Hello, I am 20 y/o and getting pretty established in the lawn maintenance business. I have a family member who ive been lucky to get some big commercial properties from. When I graduate from college in 1.5 years ill have the opportunity to get into plowing as well. We have discussed HOA's and office parks (he is a very established builder/commercial entrepreneur). I hardly know the first thing about plowing and am wondering what type of money there is to be made in big commercial stuff? What is your biggest contract??


----------



## John_DeereGreen (Jan 2, 2011)

Biggest...

Biggest acres? Gross revenue? Net profit? Pain in the ass?


----------



## WCLM (Jul 19, 2018)

John_DeereGreen said:


> Biggest...
> 
> Biggest acres? Gross revenue? Net profit? Pain in the ass?


Gross.


----------



## John_DeereGreen (Jan 2, 2011)

WCLM said:


> Gross.


That number isn't always what it's cracked up to be. Single site would be in the 70k range. Single customer would be in the 300k range.

But who cares if you gross 500k if you lost 50k to do it?


----------



## WCLM (Jul 19, 2018)

John_DeereGreen said:


> That number isn't always what it's cracked up to be. Single site would be in the 70k range. Single customer would be in the 300k range.
> 
> But who cares if you gross 500k if you lost 50k to do it?


I'm aware. Just trying to get a rough idea.. so you're saying multiple properties from the same ownership for you is in the 300k range correct? What type of property is the 70k?


----------



## John_DeereGreen (Jan 2, 2011)

WCLM said:


> I'm aware. Just trying to get a rough idea.. so you're saying multiple properties from the same ownership for you is in the 300k range correct? What type of property is the 70k?

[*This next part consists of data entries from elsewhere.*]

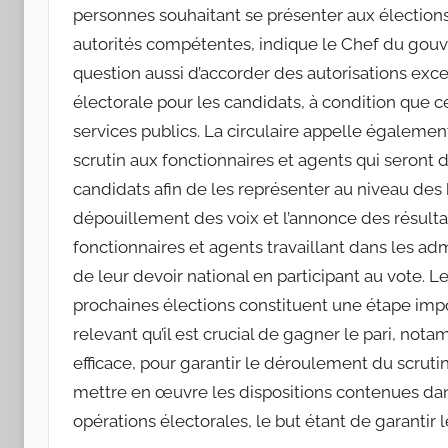
personnes souhaitant se présenter aux élections
autorités compétentes, indique le Chef du gouve
question aussi d’accorder des autorisations exc
électorale pour les candidats, à condition que 
services publics. La circulaire appelle égalemen
scrutin aux fonctionnaires et agents qui seront d
candidats afin de les représenter au niveau des
dépouillement des voix et l’annonce des résultat
fonctionnaires et agents travaillant dans les adm
de leur devoir national en participant au vote. 
prochaines élections constituent une étape im
relevant qu’il est crucial de gagner le pari, no
efficace, pour garantir le déroulement du scrutin
mettre en œuvre les dispositions contenues dans 
opérations électorales, le but étant de garantir le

6 day a week 3 shift a day factory. We actually have more than one like that. The bigger one the gross is less than the smaller one because the bigger one has a salt bin on site that we order the salt to fill as needed. They are billed for the salt by my supplier and just pay us to spread it.

On the second...not the same ownership. Same national management company though.


----------



## leolkfrm (Mar 11, 2010)

work for someone doing large commercial for a couple of years for the knowledge and first hand experience of the problems associated with it


----------



## WCLM (Jul 19, 2018)

leolkfrm said:


> work for someone doing large commercial for a couple of years for the knowledge and first hand experience of the problems associated with it


That's what I plan on doing this winter while I am home for college. Thanks


----------



## Mark Oomkes (Dec 10, 2000)

WCLM said:


> Gross.


Why?


----------



## FredG (Oct 15, 2012)

Mark Oomkes said:


> Why?


 LMAO he wants to be a big player and loads of money like the rest of us.   Meaning ya okay!


----------



## WCLM (Jul 19, 2018)

Mark Oomkes said:


> Why?


Okay, what is your biggest net contract? Better?


----------



## Mark Oomkes (Dec 10, 2000)

WCLM said:


> Okay, what is your biggest net contract? Better?


Why?


----------



## WCLM (Jul 19, 2018)

Mark Oomkes said:


> Why?


Why what?


----------



## LapeerLandscape (Dec 29, 2012)

Mark Oomkes said:


> Why?


Gross income is where you make all the money. They must teach that in colleague where you get your edumucation.


----------



## Defcon 5 (Mar 20, 2014)

I have no skin in the game....


----------



## Defcon 5 (Mar 20, 2014)

Biggest contract for a company I previously was associated with was well over $1 million


----------



## FredG (Oct 15, 2012)

WCLM said:


> Okay, what is your biggest net contract? Better?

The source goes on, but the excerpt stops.